• ACTIVITY
Output the data below exactly as it is, dropping the pictures from your copy.

• RAW DATA
○ ○ ○ ○

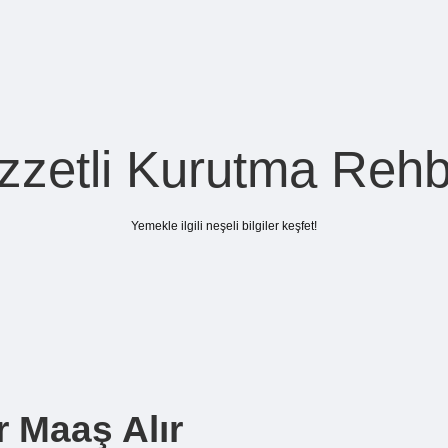
zzetli Kurutma Rehb
Yemekle ilgili neşeli bilgiler keşfet!
 Maaş Alır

○ ○ ○ ○

• RESPONSE AREA
zzetli Kurutma Rehb
Yemekle ilgili neşeli bilgiler keşfet!
 Maaş Alır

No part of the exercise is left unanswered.